Here we have two relations of the same type; by default, their association would conflict because internally type names are used to specify relations. We use the @relation to add a custom name to the relation. @relation can be added to any relationship, regardless of if it's a duplicate type relationship. It exists to be explicit, and to change the default parameters of the relation.

Inline Arrays

In addition to traditional relationships between complex objects, DefraDB also supports simple arrays of scalars defined directly on an object. Currently arrays of types Boolean, Int, Float and String are supported.

For example:

type Users {
    name: String
    likedIndexes: [Boolean]
    favouriteIntegers: [Int]
    favouriteFloats: [Float]
    preferredStrings: [String]
}

Aliases

Often the returned structure of a query isn't in the ideal context for a given application. In this instance we can rename fields and entire query results to better fit our use case.
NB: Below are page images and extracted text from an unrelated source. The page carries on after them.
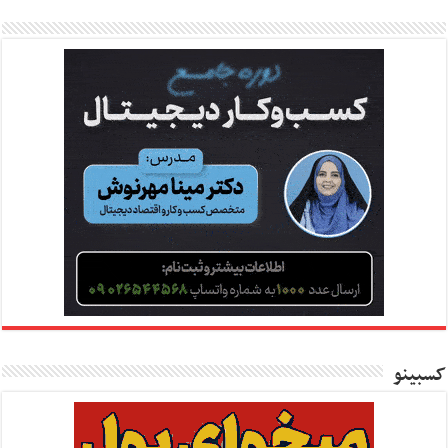
کسبینو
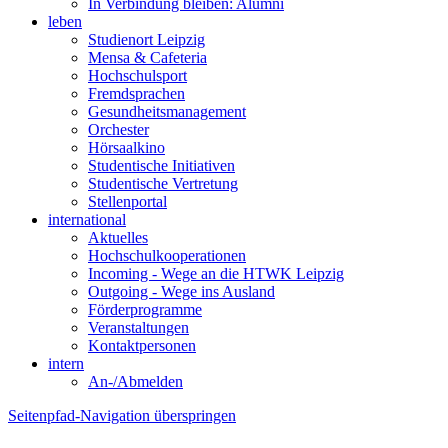
In Verbindung bleiben: Alumni
leben
Studienort Leipzig
Mensa & Cafeteria
Hochschulsport
Fremdsprachen
Gesundheitsmanagement
Orchester
Hörsaalkino
Studentische Initiativen
Studentische Vertretung
Stellenportal
international
Aktuelles
Hochschulkooperationen
Incoming - Wege an die HTWK Leipzig
Outgoing - Wege ins Ausland
Förderprogramme
Veranstaltungen
Kontaktpersonen
intern
An-/Abmelden
Seitenpfad-Navigation überspringen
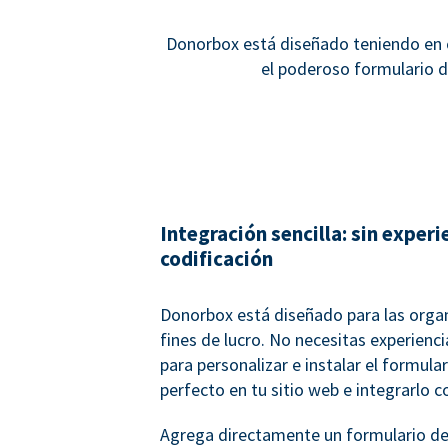
Donorbox está diseñado teniendo en c
el poderoso formulario d
Integración sencilla: sin experi
codificación
Donorbox está diseñado para las organ
fines de lucro. No necesitas experienc
para personalizar e instalar el formula
perfecto en tu sitio web e integrarlo c
Agrega directamente un formulario de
This is particularly useful, and sometimes necessary when using multiple queries within a single request

{
    topTenBooks: books(sort: {rating: DESC}, limit: 10) {
        title
        genre
        description
    }
}

Here we have renamed the books result to topTenBooks, which can be useful for semantic reasoning about the request, and for organizational purposes. It is suggested in production deployments to name your queries properly.

{
    topTenBooks: books(sort: {rating: DESC}, limit: 10) {
        title
        genre
        description
    }
    
    bottomTenBooks: books(sort: {rating: ASC}, limit: 10) {
        title
        genre
        description
    }
}

In this query we have two returned results named topTenBooks and bottomTenBooks respectively. When dealing with multiple queries of the same type (e.g. books) it is required to alias one from another.

Additionally, we can alias individual fields within our returned types. Aliasing a field works the same as aliasing a query.

{
    books {
        name: title
        genre
        description
    }
}

Here we have renamed the title field to name. Unlike query aliases, there is no requirement in any context since name collisions are impossible within a defined query return type.

Variables

Variables are used in DefraDB to store both input placeholder values, and interim query results. DefraDB makes use of interim queries to allow for query composition, that is, using query results as inputs to other queries. This is similar to nested SQL SELECT statements. Variables can be used in place of string interpolation to create more efficient queries.

Input Variables

Input variables can be used in place of complex string interpolation to allow for operational simplicity for developers. DefraDB will natively handle the string interpolation internally, creating an easy workflow. Variables are strongly typed at the time of definition, and queries that are given incorrect variable types will return an error. Variables are defined in the query keyword, along with their types, and are indicated by a $ prefix.

query($myVar: Int) {
    books(filter{ rating: { _eq: $myVar}}) {
        title
        genre
        description
    }
}

{
    "myVar": 4
}

Here we define the variable $myVar which is of type Int, used by the books filter on the rating field. We supply the variables as a JSON object at the end of the query. With, its keys matching the defined variables, any additional keys provided that don't match the defined variables will result in an error.

Sub Queries

Subqueries are used to store interim query results to be used later on in the currently executing query. They can be used to logically break up a query into components or create a new set of data to filter, which would otherwise be cumbersome.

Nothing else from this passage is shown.